His days of "literary loafing" allowed him to enjoy the pleasures of friendship which during his periods of work were necessarily, to some extent, intermitted. No man ever had more cordially devoted friends than Prescott. He knew every one who was worth knowing, and every one was attracted by the spontaneous charm of his manner and his invincible kindliness. Never was a man more free from petulance or peevishness, though these defects at times might well have been excused in one whose health was such as his. He presented the anomaly of a dyspeptic who was still an optimist and always amiable. Mr. John Foster Kirk, who was one of his secretaries, wrote of him:—

"No annoyance, great or small, the most painful illness or the most intolerable bore, could disturb his equanimity, or render him in the least degree sullen, or fretful, or discourteous. He was always gay, good-humoured, and manly. He carried his kindness of disposition not only into his public, but into his private, writings. In the hundreds of letters, many of them of the most confidential character, treating freely of other authors and of a great variety of persons, which I wrote at his dictation, not a single unkind or harsh or sneering expression occurs. He was totally free from the jealousy and envy so common among authors, and was always eager in conversation, as in print, to point out the merits of the great contemporary historians whom many men in his position would have looked upon as rivals to be dreaded if not detested."

Bancroft the historian has added his testimony to the greatness of Prescott's personal charm.
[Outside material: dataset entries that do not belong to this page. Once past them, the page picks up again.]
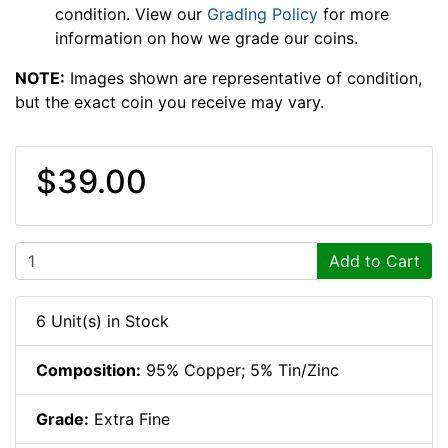
condition. View our
Grading Policy
for more
information on how we grade our coins.
NOTE:
Images shown are representative of condition,
but the exact coin you receive may vary.
$39.00
Add to Cart
6 Unit(s) in Stock
Composition:
95% Copper; 5% Tin/Zinc
Grade:
Extra Fine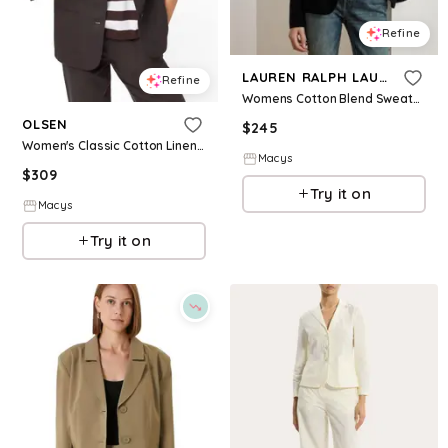
Refine
LAUREN RALPH LAUREN
Refine
Womens Cotton Blend Sweater Blazer
OLSEN
$
245
Women's Classic Cotton Linen Blazer - Dark brown
Macys
$
309
Try it on
Macys
Try it on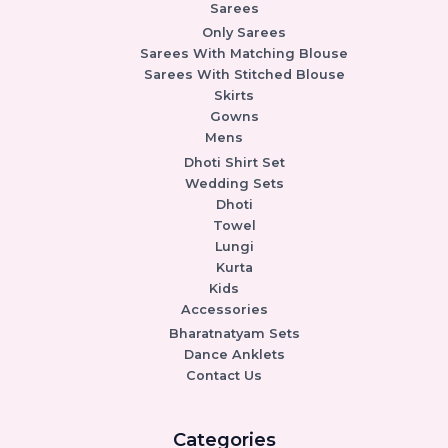
Sarees
Only Sarees
Sarees With Matching Blouse
Sarees With Stitched Blouse
Skirts
Gowns
Mens
Dhoti Shirt Set
Wedding Sets
Dhoti
Towel
Lungi
Kurta
Kids
Accessories
Bharatnatyam Sets
Dance Anklets
Contact Us
Categories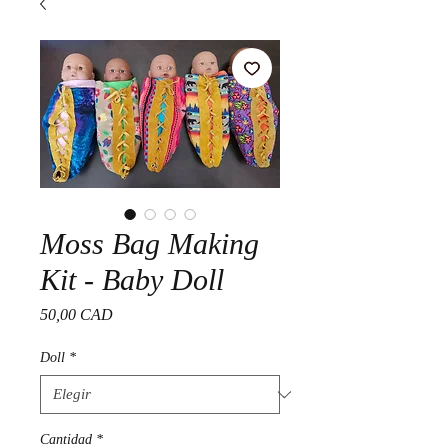
Moss Bag Making
Kit - Baby Doll
Precio
50,00 CAD
Doll
*
Cantidad
*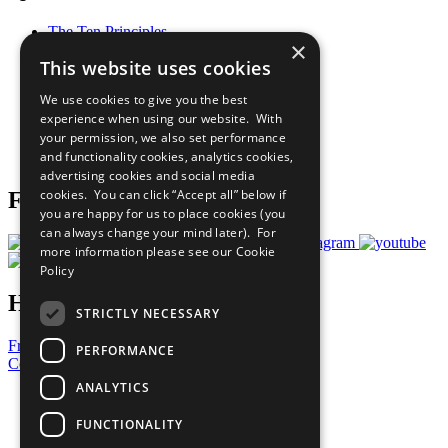
The Ten Principles
×
Sustainable Development Goals
This website uses cookies
Our Participants
All Our Work
We use cookies to give you the best
What You Can Do
experience when using our website. With
Careers & Opportunities
your permission, we also set performance
Join Now
and functionality cookies, analytics cookies,
Prepare your CoP
advertising cookies and social media
cookies. You can click “Accept all” below if
Follow Us
you are happy for us to place cookies (you
can always change your mind later). For
more information please see our
Cookie
Policy
Have a Question?
STRICTLY NECESSARY
Frequently Asked Questions
PERFORMANCE
Contact Us
ANALYTICS
United Nations
Privacy Policy
FUNCTIONALITY
Cookies Policy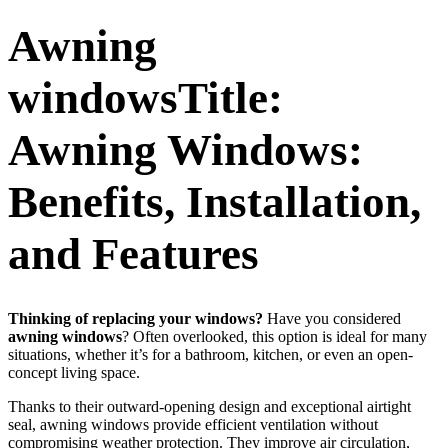
Awning
windowsTitle:
Awning Windows:
Benefits, Installation,
and Features
Thinking of replacing your windows?
Have you considered
awning windows
? Often overlooked, this option is ideal for many
situations, whether it’s for a bathroom, kitchen, or even an open-
concept living space.
Thanks to their outward-opening design and exceptional airtight
seal, awning windows provide efficient ventilation without
compromising weather protection. They improve air circulation,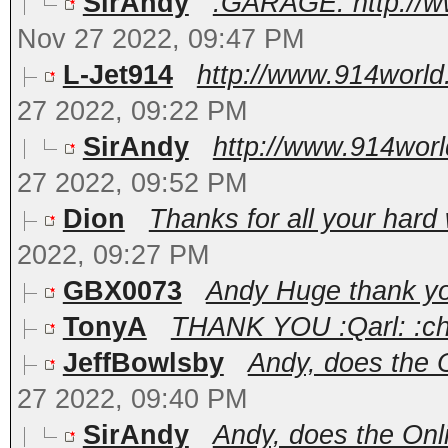
SirAndy
:GARAGE: http://w
Nov 27 2022, 09:47 PM
L-Jet914
http://www.914world
27 2022, 09:22 PM
SirAndy
http://www.914worl
27 2022, 09:52 PM
Dion
Thanks for all your hard
2022, 09:27 PM
GBX0073
Andy Huge thank y
TonyA
THANK YOU :Qarl: :che
JeffBowlsby
Andy, does the On
27 2022, 09:40 PM
SirAndy
Andy, does the Onli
"His countenance had something that brought to mind the 'beautiful disdain' that hovers on that of the Apollo. But while he was high-spirited, he was tender and gentle and humane. His voice was like music and one could never hear enough of it. His cheerfulness reached and animated all about him. He could indulge in playfulness and could also speak earnestly and profoundly; but he knew not how to be ungracious or pedantic."